Along with taking care of all of the more complex orthodontic problems, we decided to push the boundaries of orthodontic treatment to its maximum and to close the gaps left by lost teeth with the patient’s healthy teeth. In places of lost first molars we moved healthy teeth, the second and third molars.

In order to do that, along with the fixed orthodontic appliance, we set a temporary skeletal anchorage, extraradicularly into the chin area.


The mini-implant was needed as an anchorage for closing the biggest gap left by the lower right molar. In this case, seeing as the therapy in other segments was more complex, the closing procedure lengthened the treatment time by 7-8 months. With this procedure we straightened the second molars which collapsed into the toothless gap. Without orthodontic intervention, this would result in further leaning of the teeth into the toothless gap and their eventual loss. Along with saving the teeth from further deterioration, we also placed them into the gap left by the lost first molars. The root parts of the lower second molars, as shown by the orthopantomograms, had to travel more than 10 millimeters, even though that space seemed less due to the crowns leaning forward.


This way the need for a prosthetic replacement of the teeth was lost and the patient’s treatment expenses were greatly reduced.
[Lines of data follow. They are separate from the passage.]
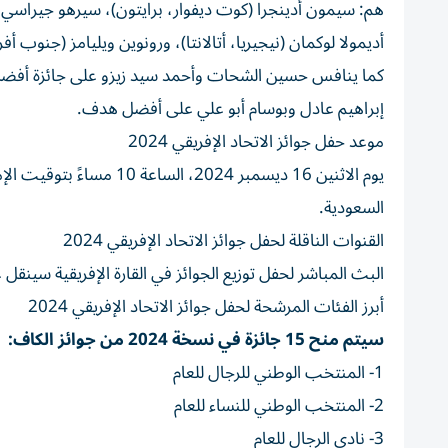
هم: سيمون أدينجرا (كوت ديفوار، برايتون)، سيرهو جيراسي
أديمولا لوكمان (نيجيريا، أتالانتا)، ورونوين ويليامز (جنوب أ
كما ينافس حسين الشحات وأحمد سيد زيزو على جائزة أفضل ل
إبراهيم عادل وبوسام أبو علي على أفضل هدف.
موعد حفل جوائز الاتحاد الإفريقي 2024
السعودية.
القنوات الناقلة لحفل جوائز الاتحاد الإفريقي 2024
البث المباشر لحفل توزيع الجوائز في القارة الإفريقية سينقل ع
أبرز الفئات المرشحة لحفل جوائز الاتحاد الإفريقي 2024
سيتم منح 15 جائزة في نسخة 2024 من جوائز الكاف:
1- المنتخب الوطني للرجال للعام
2- المنتخب الوطني للنساء للعام
3- نادي الرجال للعام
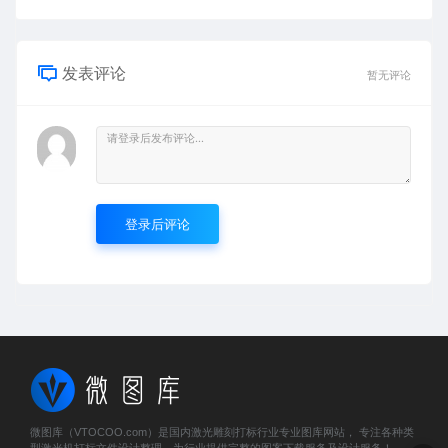
发表评论
暂无评论
登录后评论
微图库（VTOCOO.com）是国内激光雕刻打标行业专业图库网站， 专注各种类
型激光机打标文件设计整理，为行业提供完整的图案下载服务及设计服务！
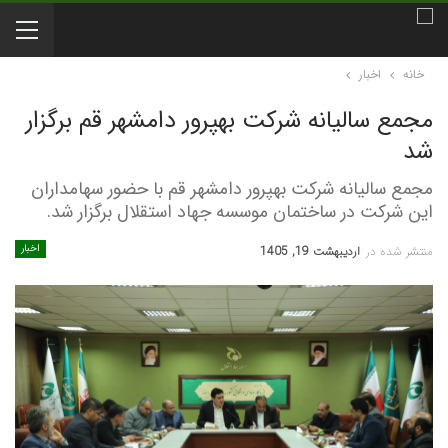
خانه
اخبار
مجمع سالیانه شرکت بهپرور دامشهر قم برگزار
شد
مجمع سالیانه شرکت بهپرور دامشهر قم با حضور سهامداران
این شرکت در ساختمان موسسه جهاد استقلال برگزار شد.
اخبار
منتشر شده در
اردیبهشت 19, 1405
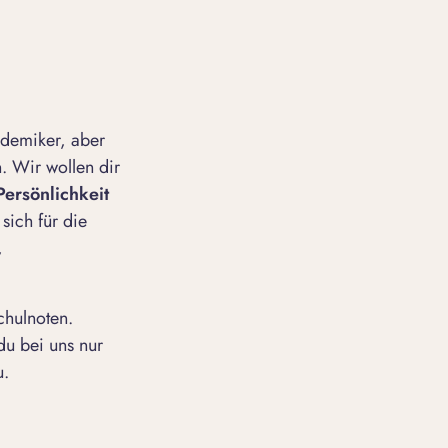
kademiker, aber
. Wir wollen dir
Persönlichkeit
sich für die
,
chulnoten.
du bei uns nur
u.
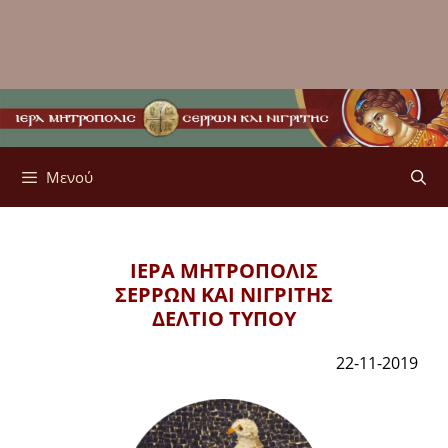
Μενού
ΙΕΡΑ ΜΗΤΡΟΠΟΛΙΣ
ΣΕΡΡΩΝ ΚΑΙ ΝΙΓΡΙΤΗΣ
ΔΕΛΤΙΟ ΤΥΠΟΥ
22-11-2019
Apart from the economical aspect, the patient will not have to have her healthy teeth ground down in order to place a bridge. She also won’t have to undergo surgical procedures of placing implants and supplementing lost bone in the toothless areas. Due to that, this procedure is also the best solution medically speaking.

For a more beautiful look, the tips of incisors, which were worn down unevenly before the treatment, were reshaped without prosthetic work like crowns. The only thing left is to replace old prosthetic work on the upper left first premolar.
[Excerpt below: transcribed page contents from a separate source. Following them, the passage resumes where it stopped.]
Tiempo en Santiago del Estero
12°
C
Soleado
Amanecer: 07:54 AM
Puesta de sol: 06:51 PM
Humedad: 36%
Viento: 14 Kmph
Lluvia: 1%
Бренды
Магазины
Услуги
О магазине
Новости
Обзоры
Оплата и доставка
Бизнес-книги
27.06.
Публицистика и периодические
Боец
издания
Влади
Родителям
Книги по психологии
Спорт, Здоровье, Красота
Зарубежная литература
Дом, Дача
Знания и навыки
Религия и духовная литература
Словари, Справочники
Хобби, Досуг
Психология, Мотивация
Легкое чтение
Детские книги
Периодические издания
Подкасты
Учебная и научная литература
In the photos of the end of the orthodontic treatment by fixed orthodontic appliance it is visible that the teeth have been placed into ideal occlusion, as well as healthy gums, because we didn’t have to spread the teeth to receive adequate space. All six of Andrew’s keys to occlusion were fulfilled, which is something we always insist on. The basic criteria for long-term stability, health, and ideal chewing function we accomplished were: the correct overlap of the middle of the upper and lower dental arch, class I alignment of the upper molars behind the lower molars, the upper incisors “lean” against the lower incisors and overshoot them vertically by the ideal lengths of 2-3 millimeters, absence of tooth rotation, closing of all gaps between teeth and all back upper teeth placed ideally with the outer bump outside of the outer bump of the lower teeth.

In our opinion, orthodontics are the queen of all dental medicine branches. Only an orthodontics specialist can view an orthodontics case from all aspects and advise the patient about the specific possibilities and potential dangers of their case. This is a prime example of the possibilities and complexities of orthodontics. How the bite has to look after good orthodontics and why orthodontics isn’t magically “aligning” teeth in a couple of months. Every treatment plan needs to be planned in detail, and every step of the orthodontic treatment needs to be correct and questioned on every checkup.

The only correct approach from the start of any orthodontic treatment is the exhaustive informing of the patient of the possibilities of orthodontics in their case. That, as well as informing them of the negative consequences caused by “straightening” teeth without also aligning the bite and by pushing teeth outside of their biological boundaries. With adult patient orthodontics all, and even stricter, child orthodontics tooth moving boundaries apply.